Karli scanned the parking lot until she spotted a gray-haired woman in a flowered dress who may or may not have been someone she went to high school with. “I think you have me confused with my sister Cassie,” Karli said in the sternest voice she could muster.

“Oh, yeah. Hi,” the woman muttered. She ducked her head, slid into her 20-year-old Volvo and drove away.

Karli sighed. She had arrived early at the café her son Blake had recommended because she wanted to have time to relax and think about what she was going to say when Cassie got there. This reminder of school days, though unpleasant, wasn’t really surprising. Karli was a year older, but people had been mistaking the Zabriski sisters for one another since they were in grade school. And then, during Karli’s senior year in high school and about a year after Mom died, Cassie had drawn ridicule and disapproval onto herself by claiming she had seen a UFO, a green fireball in the night sky near the constellation Cassiopeia. Mockery and teasing references to the UFO quickly became a part of Cassie’s life – and of Karli’s, too, because she was often mistaken for her sister. That it could happen after so many years was part and parcel of the complicated problem that was Cassie.

Once inside the café, Karli spent a while looking at paintings by local artists that hung salon-style on one bright yellow wall, and she had just settled herself with a cup of black coffee in a seat by the window when Cassie arrived. The two women hugged awkwardly, then went to the counter to order lunch.

“Is the soup vegan?” Cassie asked the unsmiling red-haired man behind the counter, and Karli was surprised when he said that it was. Cassie ordered soup and a veggie wrap, and Karli ordered a chicken salad club with a side of potato salad. Cassie got some ginger tea, and the two women sat down to wait for their meals. “Where’s Jeremy?” Karli asked.

“He said he needed to go to the library. He’ll pick me up in an hour. We have a lot to do to get ready for our party tonight.”
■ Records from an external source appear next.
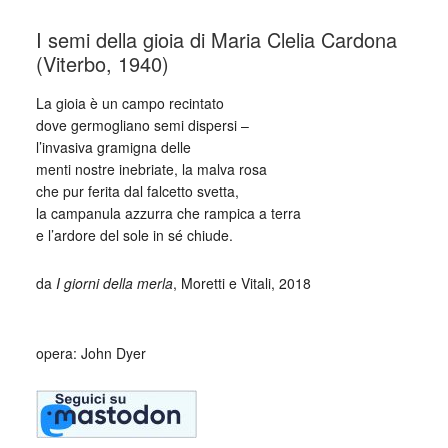
I semi della gioia di Maria Clelia Cardona
(Viterbo, 1940)
La gioia è un campo recintato
dove germogliano semi dispersi –
l’invasiva gramigna delle
menti nostre inebriate, la malva rosa
che pur ferita dal falcetto svetta,
la campanula azzurra che rampica a terra
e l’ardore del sole in sé chiude.
da
I giorni della merla
, Moretti e Vitali, 2018
_
opera: John Dyer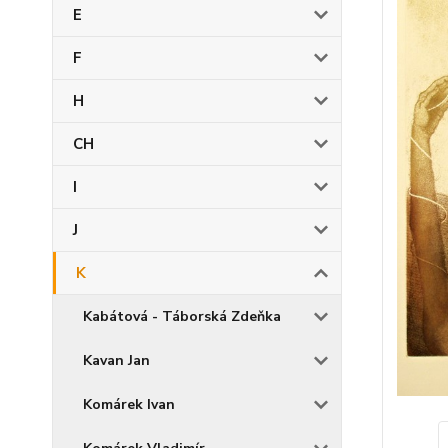
E
F
H
CH
I
J
K
Kabátová - Táborská Zdeňka
Kavan Jan
Komárek Ivan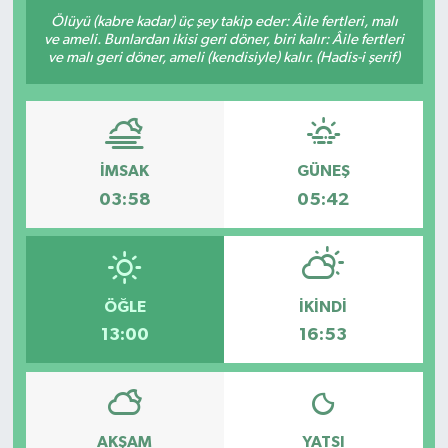
Ölüyü (kabre kadar) üç şey takip eder: Âile fertleri, malı
ve ameli. Bunlardan ikisi geri döner, biri kalır: Âile fertleri
ve malı geri döner, ameli (kendisiyle) kalır. (Hadis-i şerif)
İMSAK
GÜNEŞ
03:58
05:42
ÖĞLE
İKINDI
13:00
16:53
AKŞAM
YATSI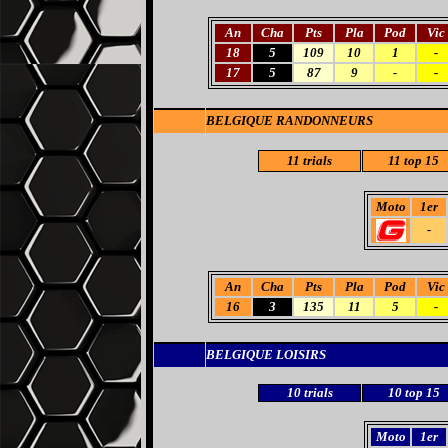
An
Cha
Pts
Pla
Pod
Vic
18
5
109
10
1
-
17
5
87
9
-
-
BELGIQUE RANDONNEURS
11 trials
11 top 15
Moto
1er
-
An
Cha
Pts
Pla
Pod
Vic
16
3
135
11
5
-
BELGIQUE LOISIRS
10 trials
10 top 15
Moto
1er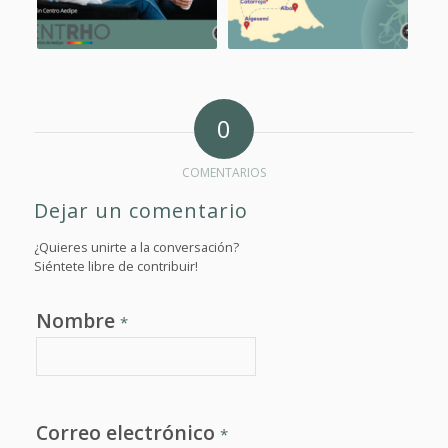
0
COMENTARIOS
Dejar un comentario
¿Quieres unirte a la conversación?
Siéntete libre de contribuir!
Nombre
*
Correo electrónico
*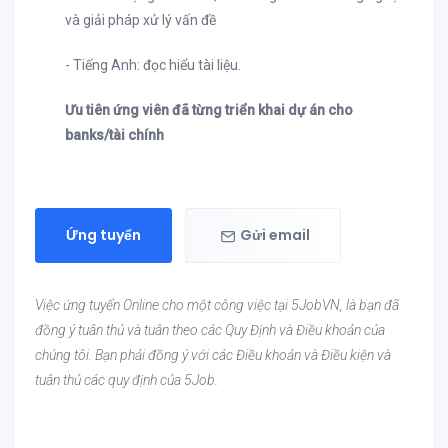
và giải pháp xử lý vấn đề
- Tiếng Anh: đọc hiểu tài liệu.
Ưu tiên ứng viên đã từng triển khai dự án cho
banks/tài chính
Ứng tuyển
Gửi email
Việc ứng tuyển Online cho một công việc tại 5JobVN, là bạn đã
đồng ý tuân thủ và tuân theo các Quy Định và Điều khoản của
chúng tôi. Bạn phải đồng ý với các Điều khoản và Điều kiện và
tuân thủ các quy định của 5Job.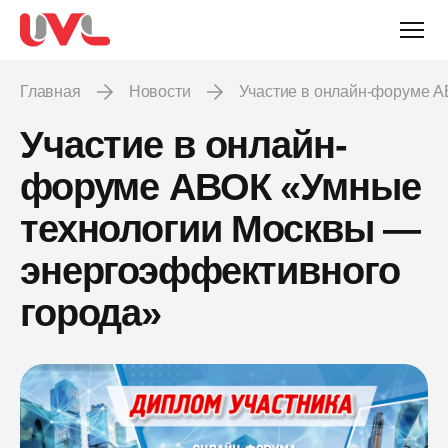
Главная
Новости
Участие в онлайн-форуме 
Участие в онлайн-
форуме АВОК «Умные
технологии Москвы —
энергоэффективного
города»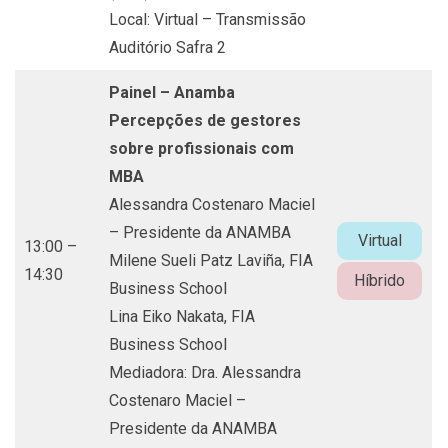
Local: Virtual – Transmissão
Auditório Safra 2
Painel – Anamba
Percepções de gestores
sobre profissionais com
MBA
Alessandra Costenaro Maciel
– Presidente da ANAMBA
Virtual
13:00 –
Milene Sueli Patz Laviña, FIA
14:30
Híbrido
Business School
Lina Eiko Nakata, FIA
Business School
Mediadora: Dra. Alessandra
Costenaro Maciel –
Presidente da ANAMBA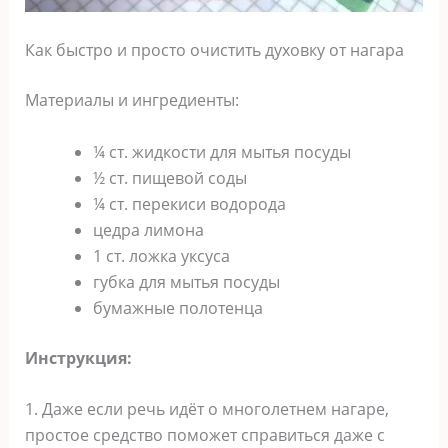
Как быстро и просто очистить духовку от нагара
Материалы и ингредиенты:
¼ ст. жидкости для мытья посуды
½ ст. пищевой соды
¼ ст. перекиси водорода
цедра лимона
1 ст. ложка уксуса
губка для мытья посуды
бумажные полотенца
Инструкция:
1. Даже если речь идёт о многолетнем нагаре,
простое средство поможет справиться даже с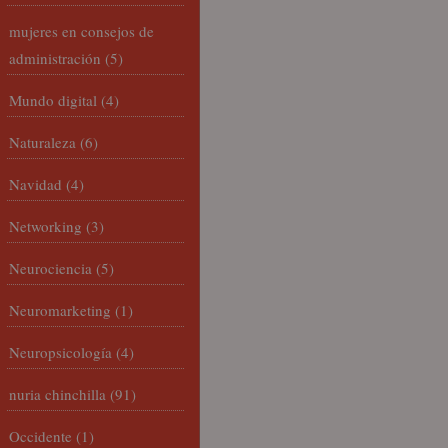
mujeres en consejos de
administración
(5)
Mundo digital
(4)
Naturaleza
(6)
Navidad
(4)
Networking
(3)
Neurociencia
(5)
Neuromarketing
(1)
Neuropsicología
(4)
nuria chinchilla
(91)
Occidente
(1)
“Then I guess you and I had better get down to business.” Cassie looked startled, so Karli added, “I told you there are a few things I want to talk with you about.”

“OK. Fine. I also thought we were going to enjoy each other’s company.”

“We are… We will. But this is important.”

“So get on with it.”

Karli paused and bowed her head and steepled her fingers and took a breath. It was more difficult than she had thought it would be. “I wanted to ask you... That is, I appreciate what you do for Blake, I really do, but I wanted to ask you to think seriously about the kind of influence you have on him.”

Cassie laughed and shook her head. “One time – I think I was about 35 and this was a few years before Jeremy – I got involved with a guy who was much younger than me. And his mother, who wasn’t much older than me, invited me to lunch and asked me to think about her son’s future and break up with him. Which I did because it really wasn’t working out anyway. But in this case, exactly what kind of influence do you think I have on Blake? Do you think I bribe him to be like me?”

“Just stop enabling him! Stop finding him those jobs! He needs to go back to school, not become a freelance free spirit, drifting through his life like you drifted through yours.”

“Wow,” Cassie said softly. “We really do have some things to talk about. I’m sorry that you feel that way about me, about Blake. But do you honestly think I’m trying to influence him? Because I’m not. I just used some of my publishing contacts to help him get work. He told me he doesn’t want to go to graduate school right now, but I’m sure he’ll be ready soon.”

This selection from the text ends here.